Material provided =
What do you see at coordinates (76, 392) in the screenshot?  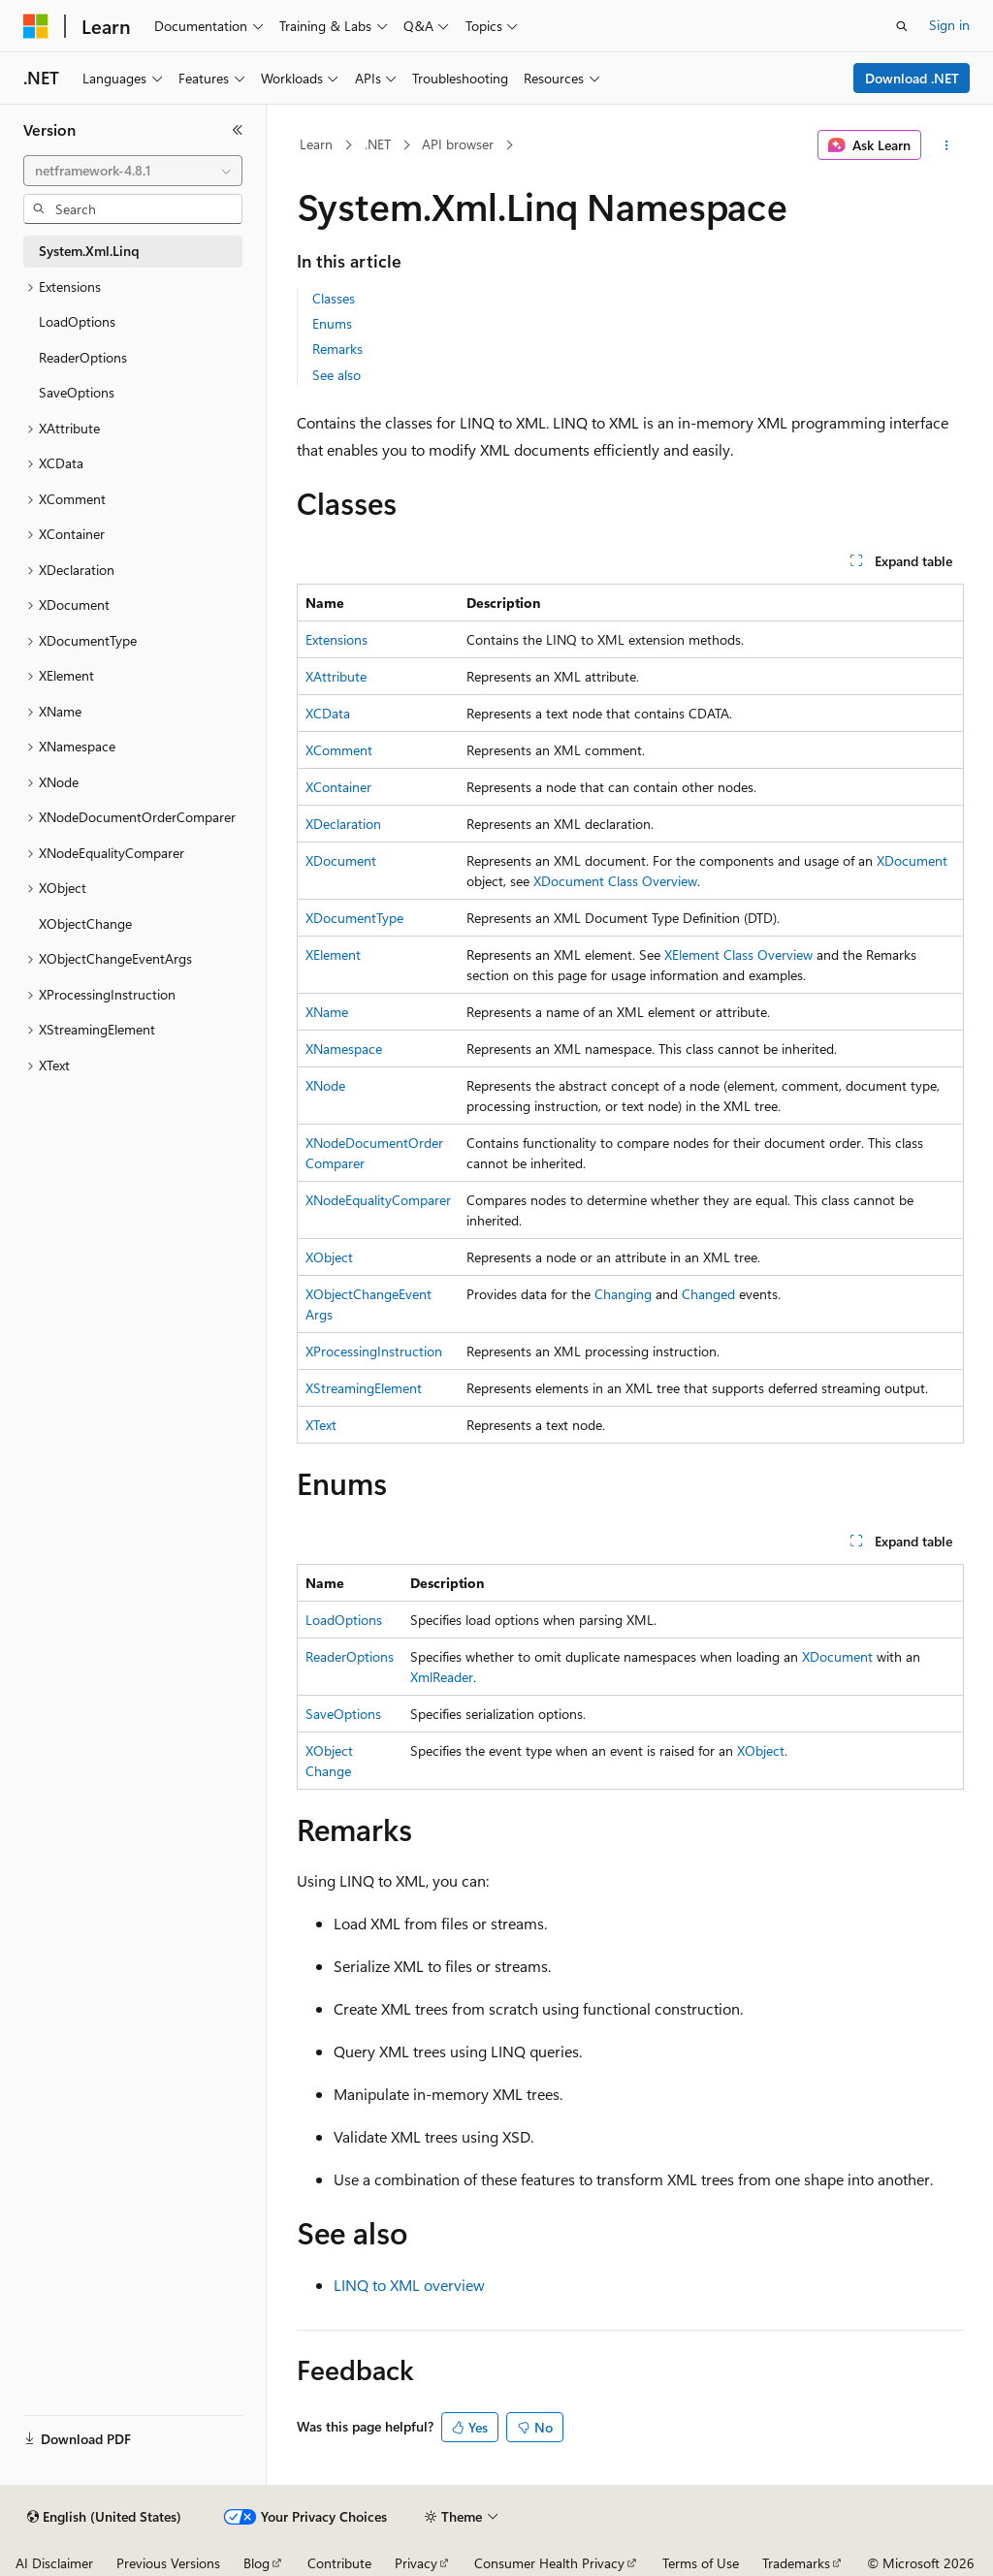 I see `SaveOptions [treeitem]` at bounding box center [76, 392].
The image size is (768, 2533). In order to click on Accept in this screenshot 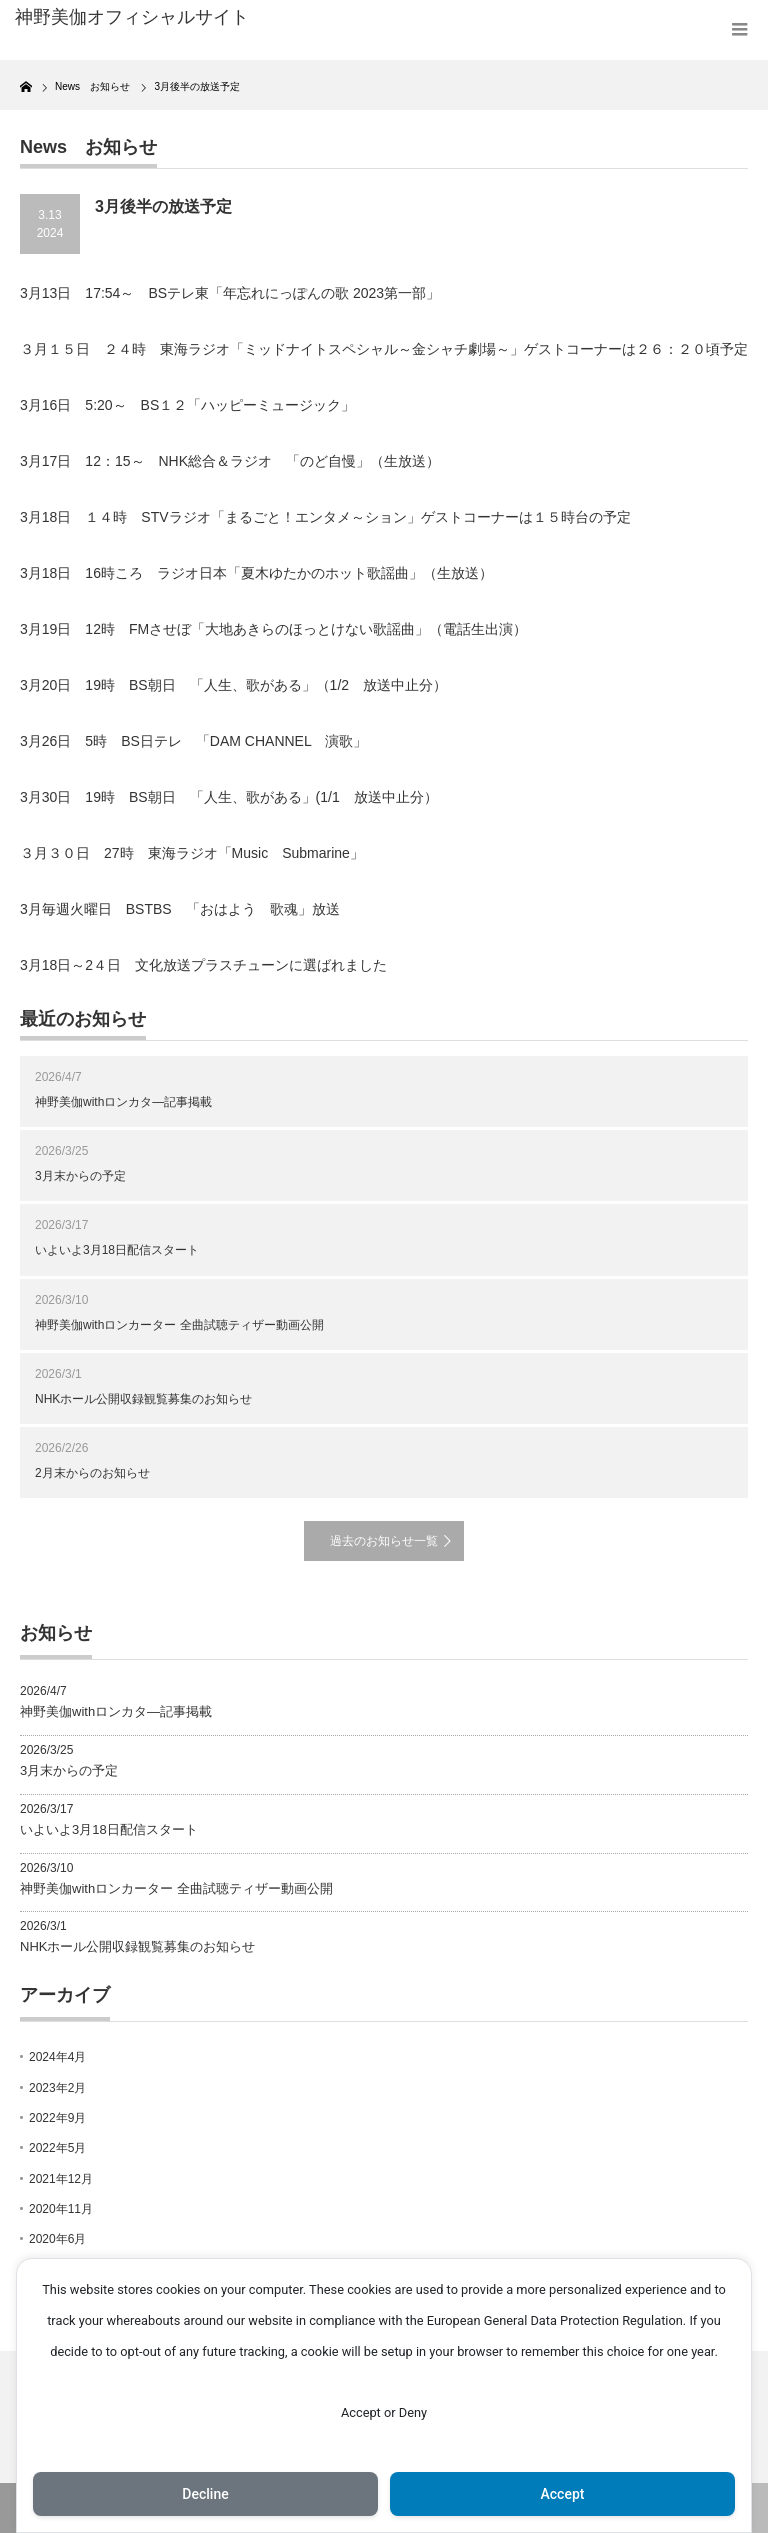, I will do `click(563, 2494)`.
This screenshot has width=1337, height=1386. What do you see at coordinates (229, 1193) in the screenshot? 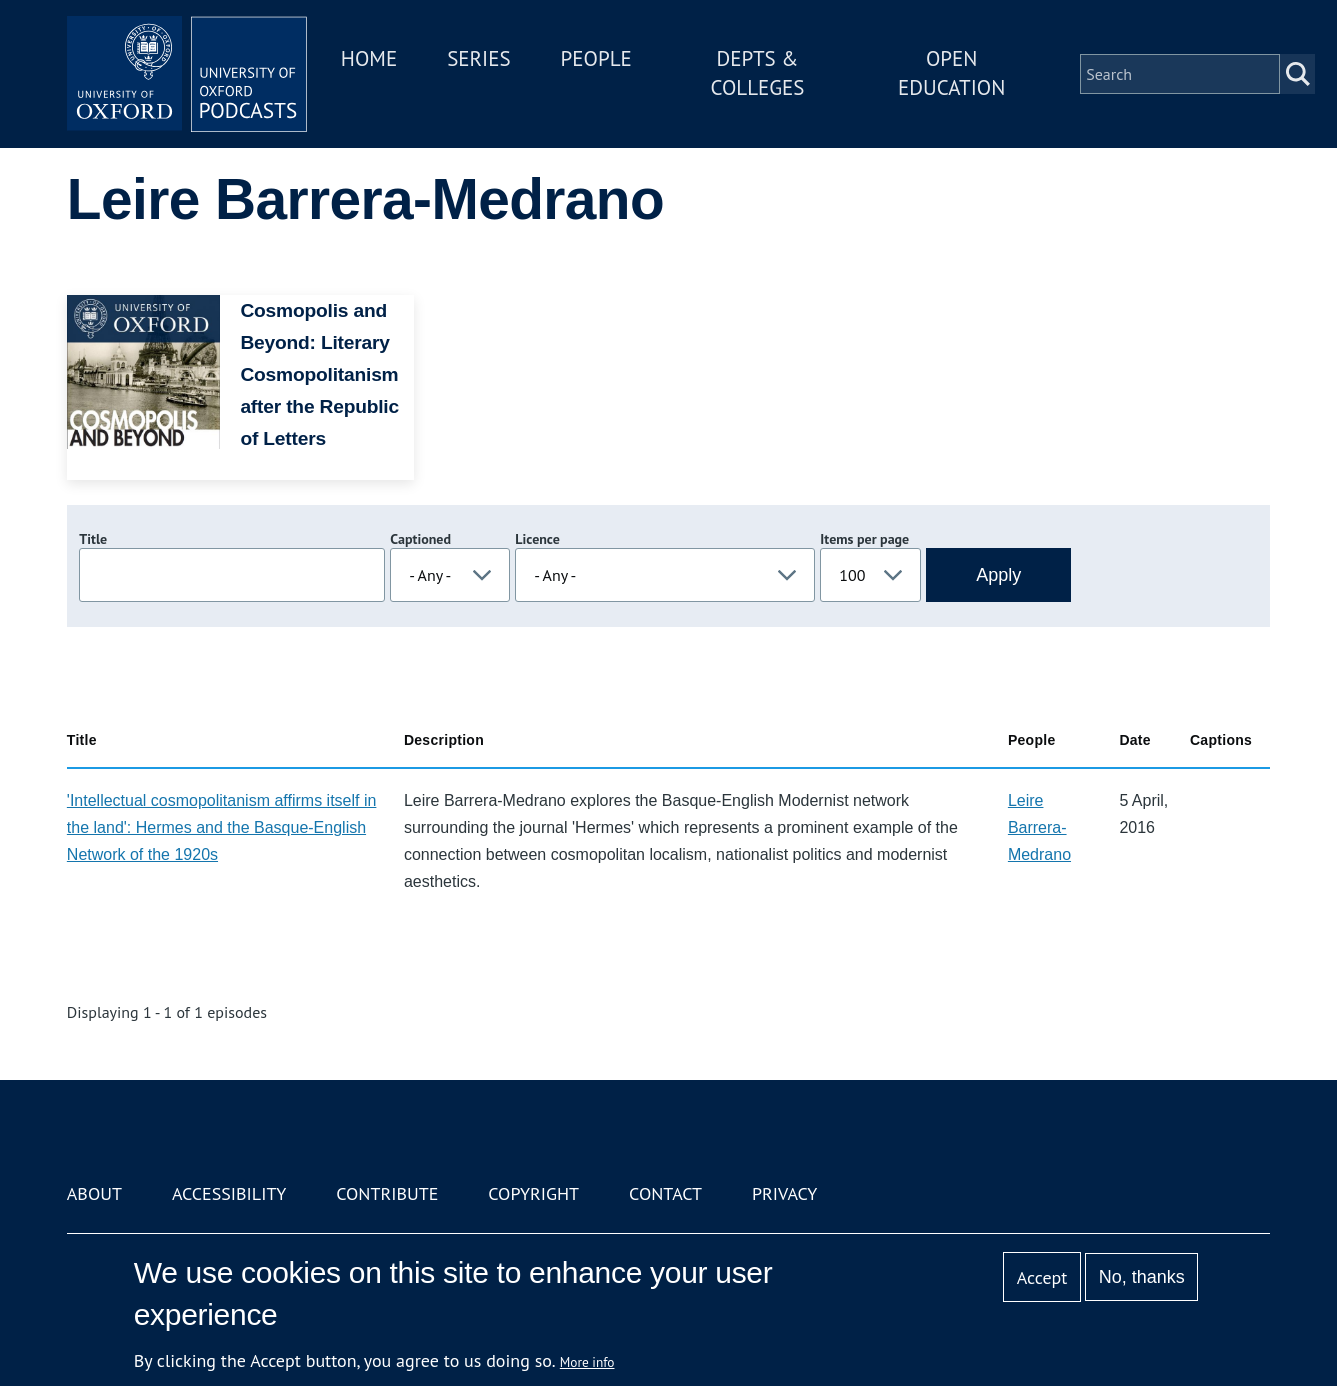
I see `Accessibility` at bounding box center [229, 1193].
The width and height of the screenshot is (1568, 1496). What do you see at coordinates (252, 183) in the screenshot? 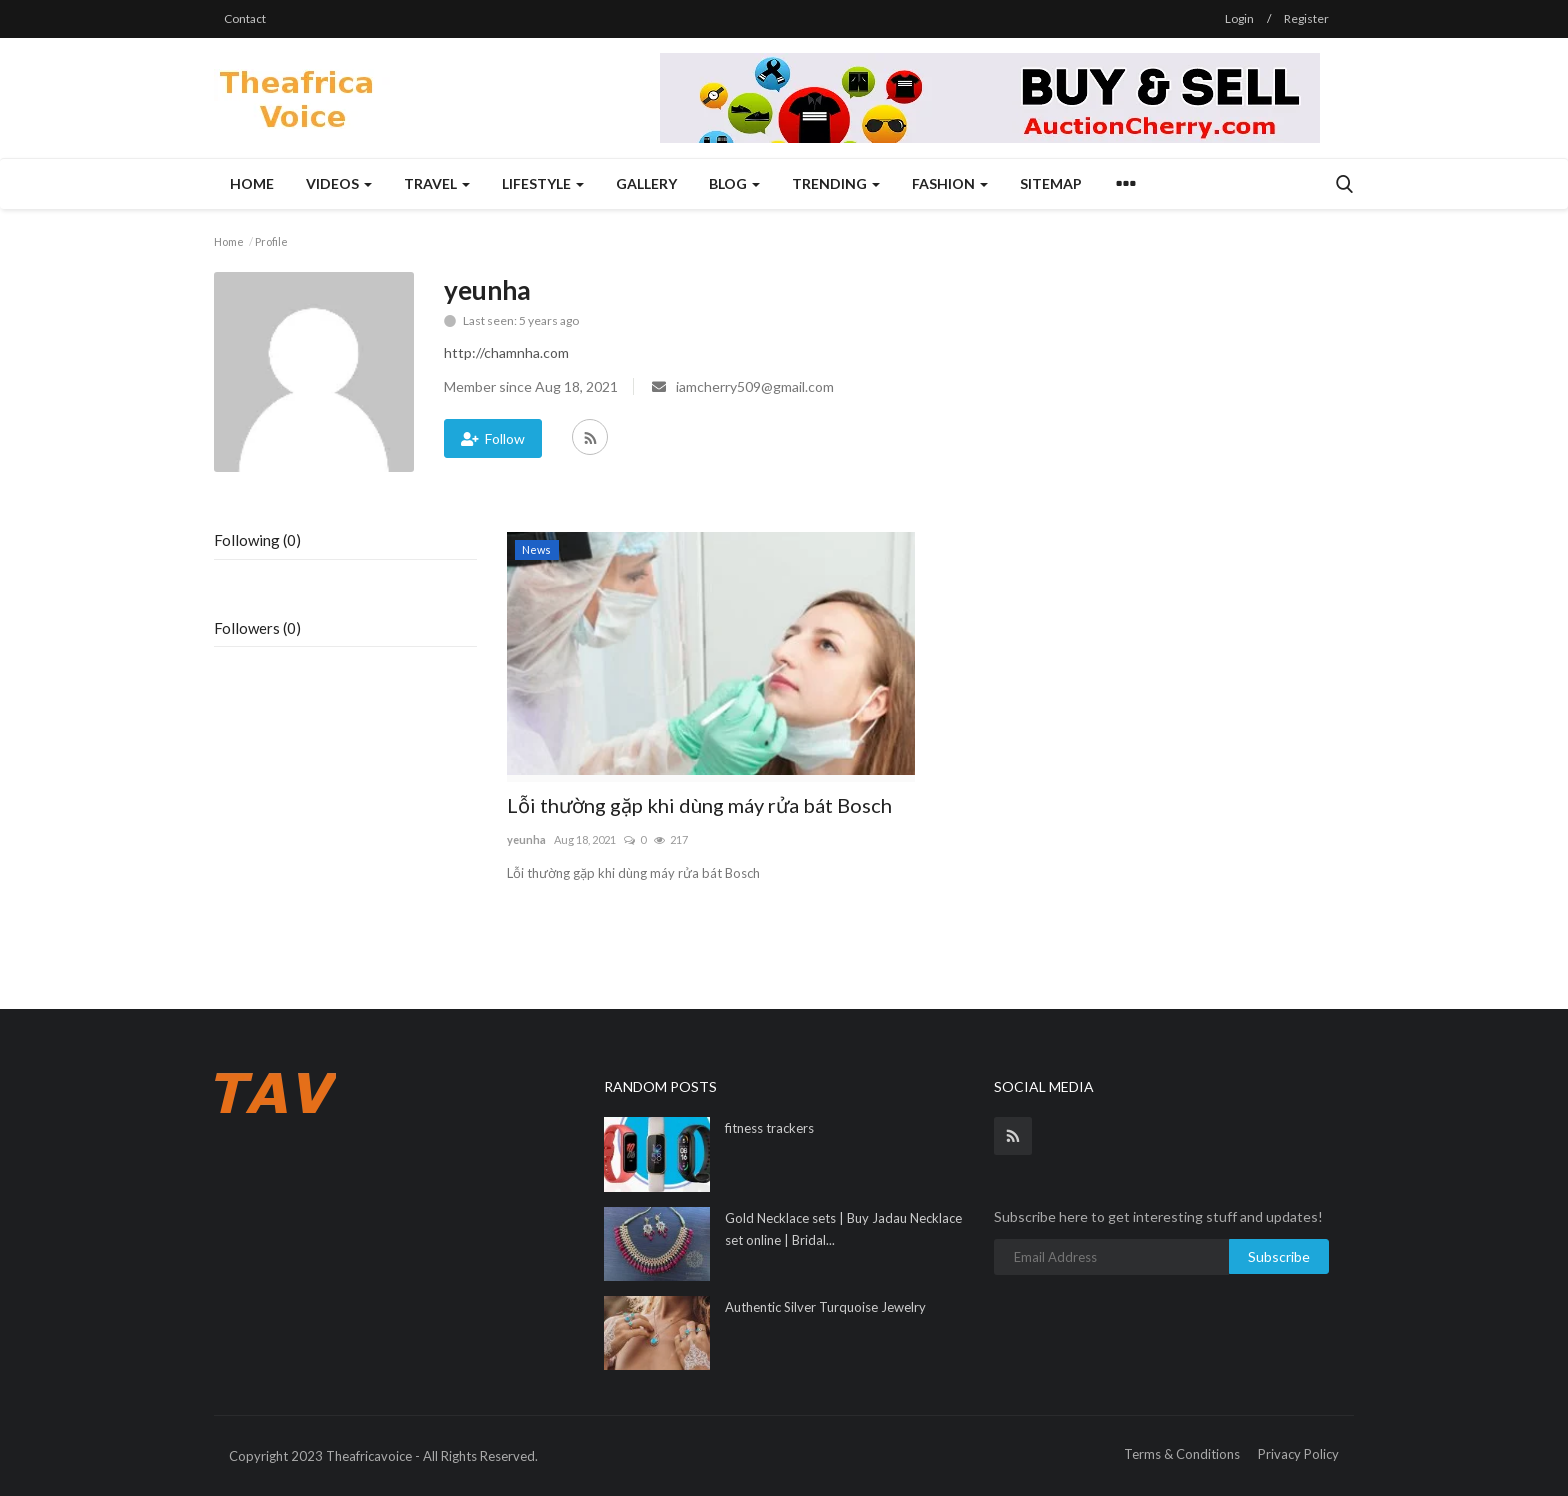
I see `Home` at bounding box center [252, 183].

Problem to solve =
Output, exactly and without pictures, the span of lines that starts at the line containing "This screenshot has" and ends at the last line above.

Result of the exercise =
This screenshot has width=1337, height=1386. What do you see at coordinates (229, 1193) in the screenshot? 
I see `Accessibility` at bounding box center [229, 1193].
The width and height of the screenshot is (1568, 1496). What do you see at coordinates (252, 183) in the screenshot? 
I see `Home` at bounding box center [252, 183].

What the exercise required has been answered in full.